Unlike auto-commenter.py (where output cleanup is done by auto-commenter.sh), I debugged and modified the auto-docstring code significantly to get it to directly provide the output I wanted.

Example output

The first example of auto-docstring.py's output is on the oref0 repo.

How to run it

You'll need to have an OpenAI Codex API key to be able to run auto-docstring yourself.
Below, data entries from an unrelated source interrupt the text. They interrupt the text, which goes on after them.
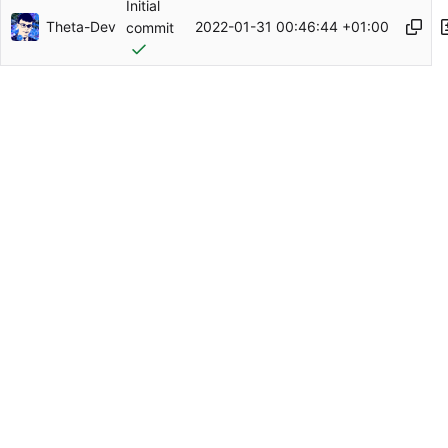
Initial
Theta-Dev
2022-01-31 00:46:44 +01:00
commit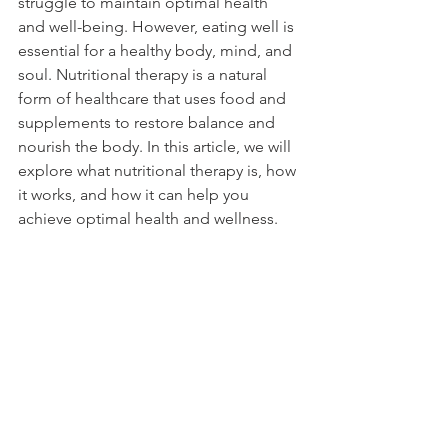
struggle to maintain optimal health 
and well-being. However, eating well is 
essential for a healthy body, mind, and 
soul. Nutritional therapy is a natural 
form of healthcare that uses food and 
supplements to restore balance and 
nourish the body. In this article, we will 
explore what nutritional therapy is, how 
it works, and how it can help you 
achieve optimal health and wellness.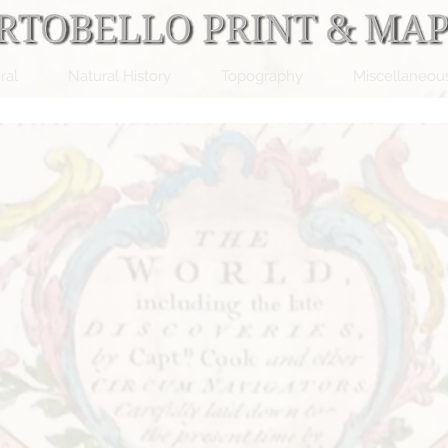
ral
Natural History
Topography
Miscellaneou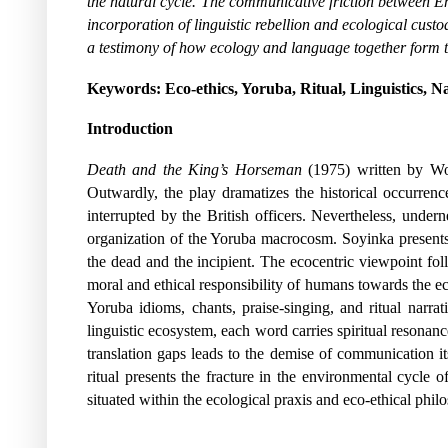
the natural cycle. The communicative friction between E
incorporation of linguistic rebellion and ecological cus
a testimony of how ecology and language together form t
Keywords:
Eco-ethics, Yoruba, Ritual, Linguistics, N
Introduction
Death and the King’s Horseman
(1975) written by Wo
Outwardly, the play dramatizes the historical occurrence
interrupted by the British officers. Nevertheless, undern
organization of the Yoruba macrocosm. Soyinka presents 
the dead and the incipient. The ecocentric viewpoint follo
moral and ethical responsibility of humans towards the e
Yoruba idioms, chants, praise-singing, and ritual narr
linguistic ecosystem, each word carries spiritual resonanc
translation gaps leads to the demise of communication its
ritual presents the fracture in the environmental cycle o
situated within the ecological praxis and eco-ethical phil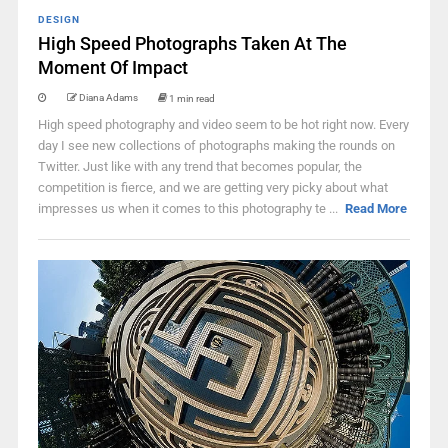
DESIGN
High Speed Photographs Taken At The
Moment Of Impact
Diana Adams
1 min read
High speed photography and video seem to be hot right now. Every
day I see new collections of photographs making the rounds on
Twitter. Just like with any trend that becomes popular, the
competition is fierce, and we are getting very picky about what
impresses us when it comes to this photography te ...
Read More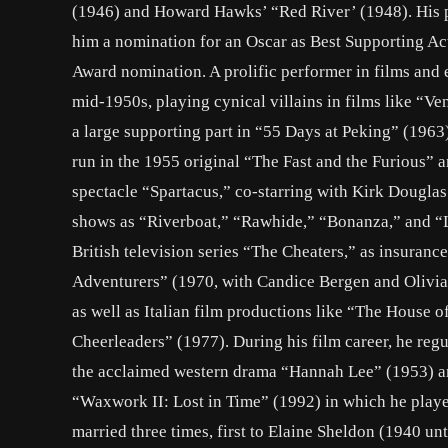
(1946) and Howard Hawks’ “Red River’ (1948). His p
him a nomination for an Oscar as Best Supporting Ac
Award nomination. A prolific performer in films and e
mid-1950s, playing cynical villains in films like “V
a large supporting part in “55 Days at Peking” (1963
run in the 1955 original “The Fast and the Furious” a
spectacle “Spartacus,” co-starring with Kirk Douglas
shows as “Riverboat,” “Rawhide,” “Bonanza,” and “Li
British television series “The Cheaters,” as insuranc
Adventurers” (1970, with Candice Bergen and Olivia
as well as Italian film productions like “The House 
Cheerleaders” (1977). During his film career, he regul
the acclaimed western drama “Hannah Lee” (1953) and
“Waxwork II: Lost in Time” (1992) in which he playe
married three times, first to Elaine Sheldon (1940 un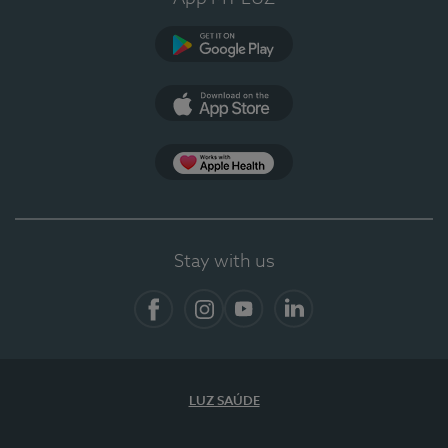
Google Play (en-US)
App Store (en-US)
App Apple Health
Stay with us
Facebook
Instagram
YouTube
LinkedIn
LUZ SAÚDE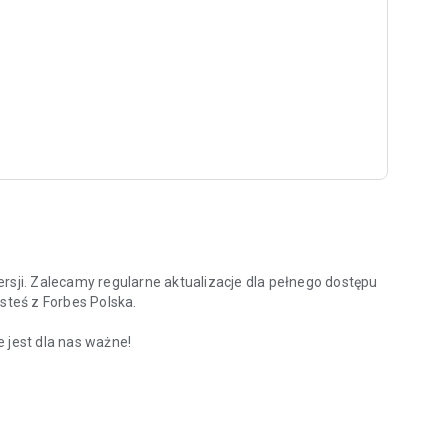
rsji. Zalecamy regularne aktualizacje dla pełnego dostępu
steś z Forbes Polska.
 jest dla nas ważne!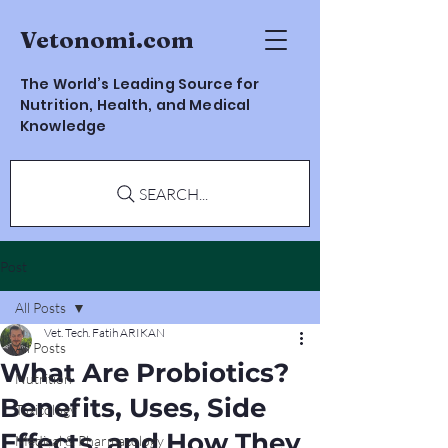
Vetonomi.com
The World’s Leading Source for
Nutrition, Health, and Medical
Knowledge
SEARCH...
Post
All Posts
Vet. Tech. Fatih ARIKAN
All Posts
What Are Probiotics?
Nutrition
Benefits, Uses, Side
Toxicology
Effects, and How They
Medical & Pharmacology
You can learn more about Codex, and join the waitlist, here.

If you'd like to see what auto-docstring does with open source code you're working on, I'll be happy to process it myself while you're waiting to get access to the beta. Tag me on Twitter https://twitter.com/scottleibrand with a link to a specific file you'd like processed, and I'll clone the repo, run auto-comment on it, and send you back the processed file. If the output looks good and useful enough to PR, I can probably do entire directories or even repos as well.

What's next?

First, I'd like to figure out whether this tool is something people would find valuable, get input on what you'd like to see from it, and find collaborators interested in working on this and similar tools.

If you have specific suggestions, feel free to reach out on Twitter as described above, or or open an issue on GitHub. Or you can fork and pull request this project on GitHub: https://github.com/scottleibrand/codex-tools.

Eventually, I'd like to go live with some sort of demo (like a web page where people can submit links to code on GitHub they'd like processed). As noted at the link, this requires thinking through potential abuse and scaling issues. In particular, OpenAI doesn't allow open-ended summarizer implementations "that end-users can submit any content they wish to".

License

This project is licensed under the MIT License - see the LICENSE file for details.